Would you not agree that the cost of state and local governments paying sales tax (would have been $360 billion in 2001 - even with the
mythicalminimum 20% drop in prices it still would have been $293 billion ) will be passed on to the taxpayers.
Thanks, $360billion to $293billion reduction in state expenditures you say? Hmmm, an improvement by my standards, since one must note those burdens are implicit in the prices those state & local governments pay for consumption now, and thus are embedded in the taxes you pay them today.
Won't these federal taxes be "embedded" in our state & local taxes the same way corporate taxes are currently embedded in prices?
Seeing the NRST will be collected by the state as well, embedding in taxes paid by the individual for which he recieves a detailed receipt has little meaning don't you think?
The issue of embedding is one of visibility of the whole tax burden on the individual, (i.e. the measure of cost of government to the citizen).
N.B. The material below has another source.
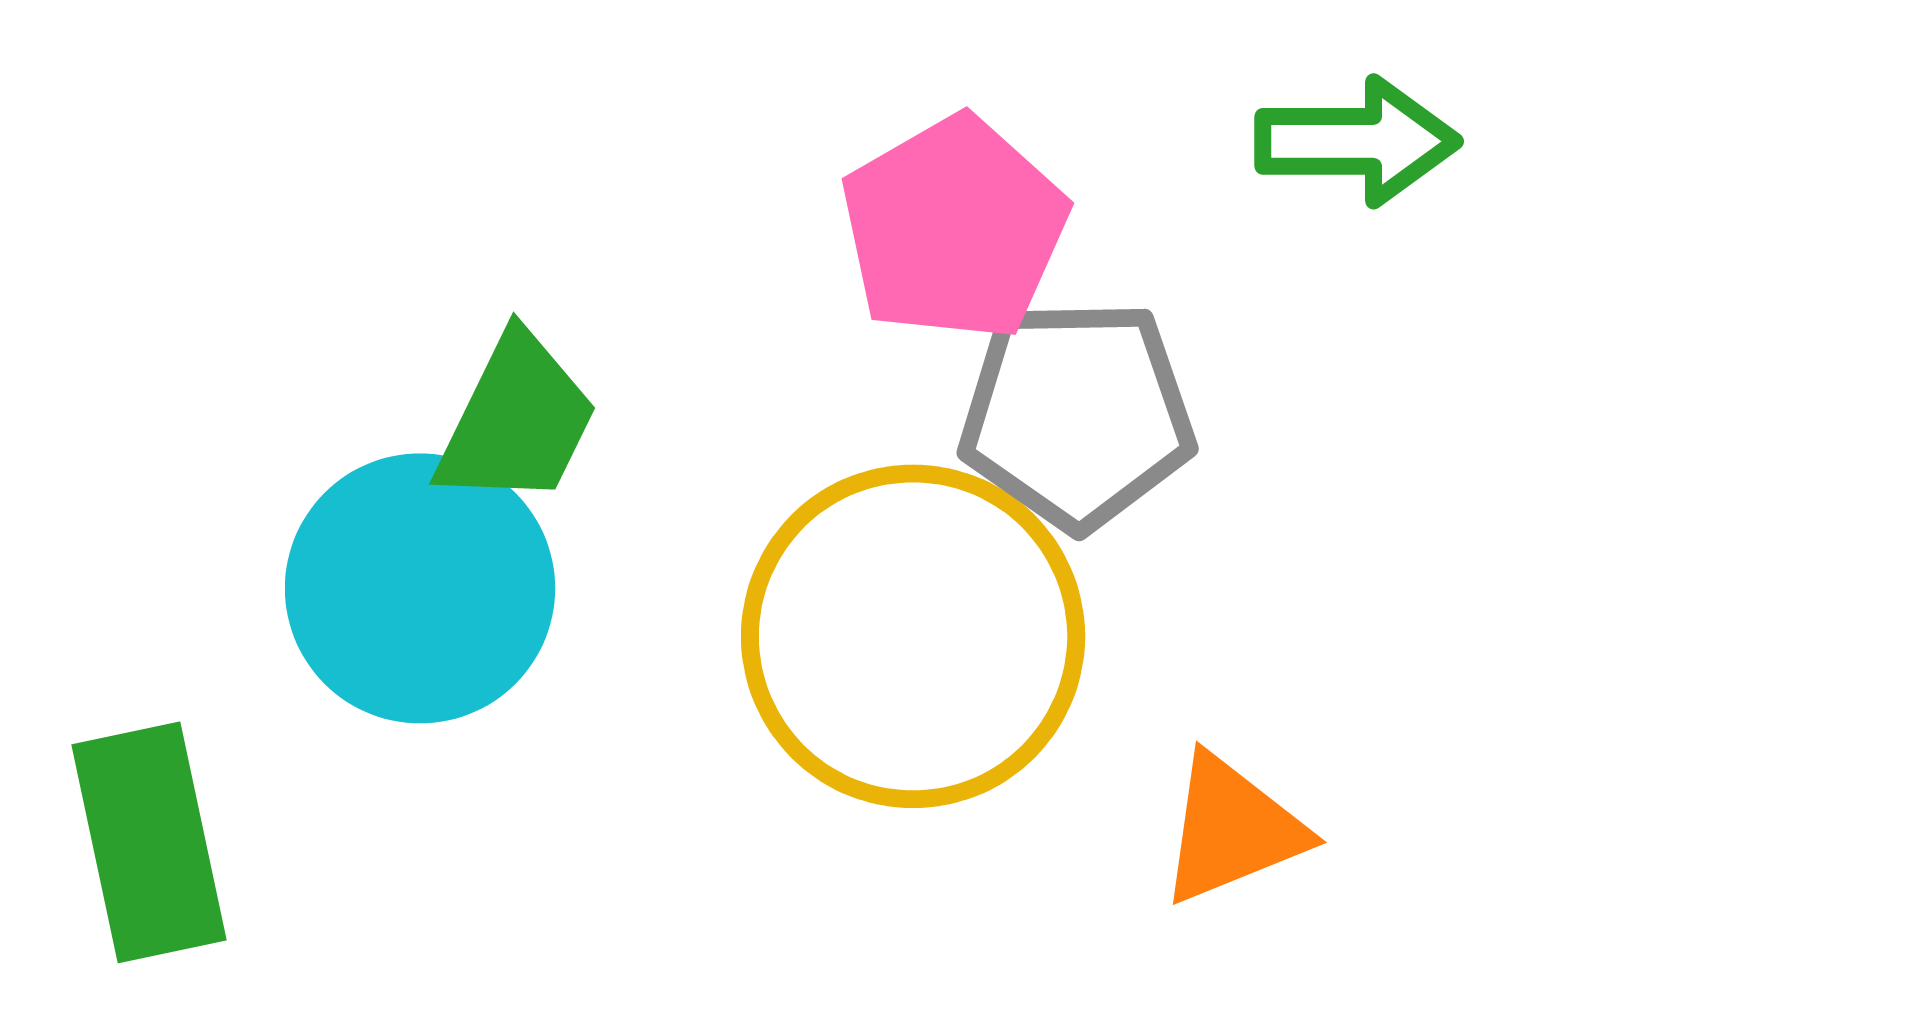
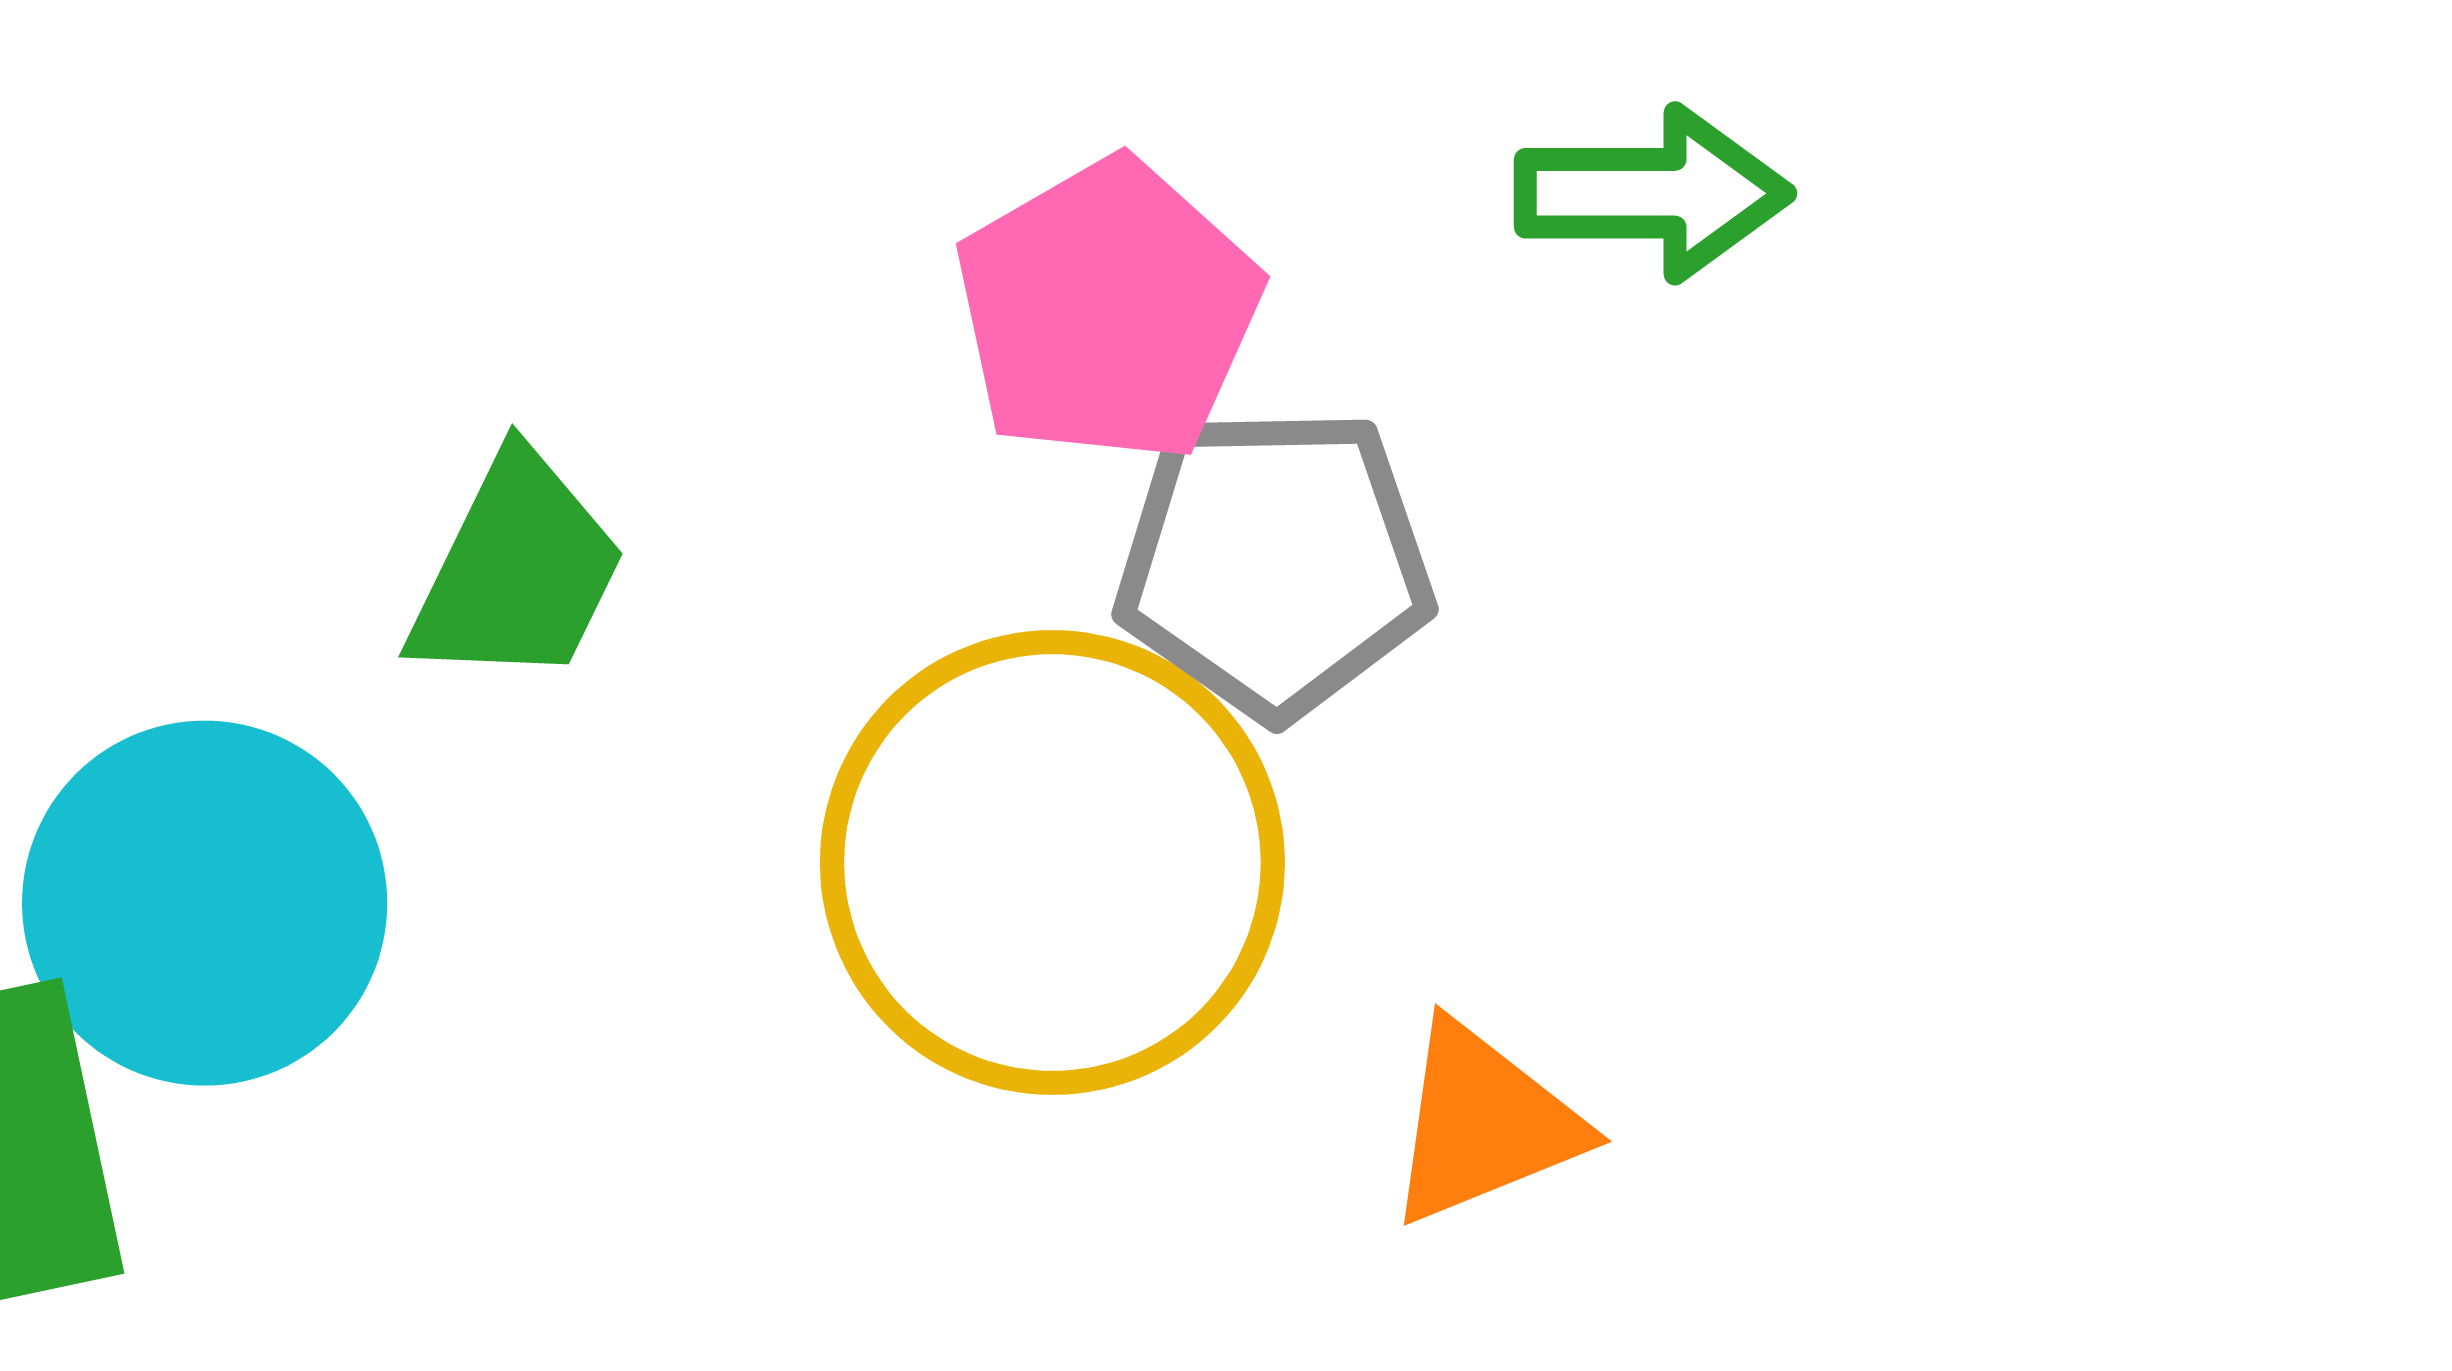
cyan circle: (420, 588) -> (205, 903), moved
You wish to reform the state tax systems to create more visibility for the citizen of your state above and beyond what the NRST can provide for federal tax on the individual. I won't stand in your way.
Tax embedded in a tax? The issue is visibility of taxes burdens because we cannot perceive nor properly distiguish the role of government from business on consumer prices.
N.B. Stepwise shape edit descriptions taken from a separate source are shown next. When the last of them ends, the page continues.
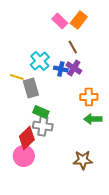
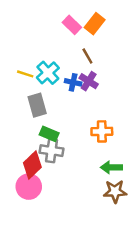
yellow line: (17, 77) -> (25, 74), moved
orange cross: (89, 97) -> (102, 131), moved
green arrow: (93, 119) -> (111, 167), moved
brown star: (83, 160) -> (115, 191), moved

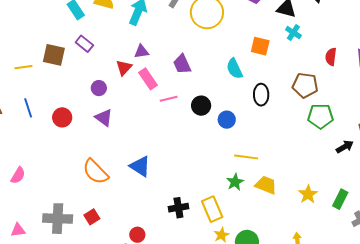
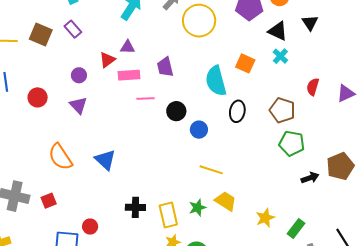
cyan semicircle: (235, 69) -> (216, 81), size x1.4
pink rectangle: (148, 79) -> (129, 75), turned -70
green star: (235, 182) -> (197, 208), moved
The goal of the NRST is to provide a visible federal tax system, that the electorate may act out of knowledge as regards federal government cost in their personal lives, and to put greater distance between the family and federal government where the collection to taxes is concerned.
To get the NRST legislation even to the floor of Congress it must conform to the Budget Enforcement Act provisions of revenue neutrality for one as measured agains the current tax law by CBO methodology. The provisions in the NRST bill accomplishes that goal by allocating taxes between public and private sector expenditures in the same proportions as tax burdens are distributed today that it's primary goals may even have a chance for enactment.
The CBO methodology mandated through the Budget Enforcement Act does not allow a dynamic analysis of tax law impacts on the economy to establish the tax rate, thus the language requiring taxes on the sale of goods to government as well as the citizen becomes necessary as government today pays taxes through its purchases of goods and services via income/payroll taxes embedded in the price of goods and service.
Saying its stupid will not change political reality, to reform tax law political reality must first be served.Once a system is in place and the calculus changes then modification becomes possible. The initial legislation repealing one tax law and replace it with another, must meet the Budget Enforcement Act requirements of revenue neutrality and all the dumb rules it demands.
All it takes is one Congress Critter's point of order to kill a bill that cannot meet the CBO measure of neutrality. That is where you get the liberal chant of "paying for tax cuts" which is just a coded way fo saying prove it's "revenue neutral". Why true cutting of taxrates not offset somewhere else in the tax code by closing deductions etc. nigh to impossible. with the prime maxim of politics being:
A government which robs Peter to pay Paul can always depend on the support of Paul.
-George Bernard Shaw
As long a government can keep Paul believeing that it is Peter paying the freight,
"It's like me in the restaurant: What do I care about extravagance if you're footing the bill?"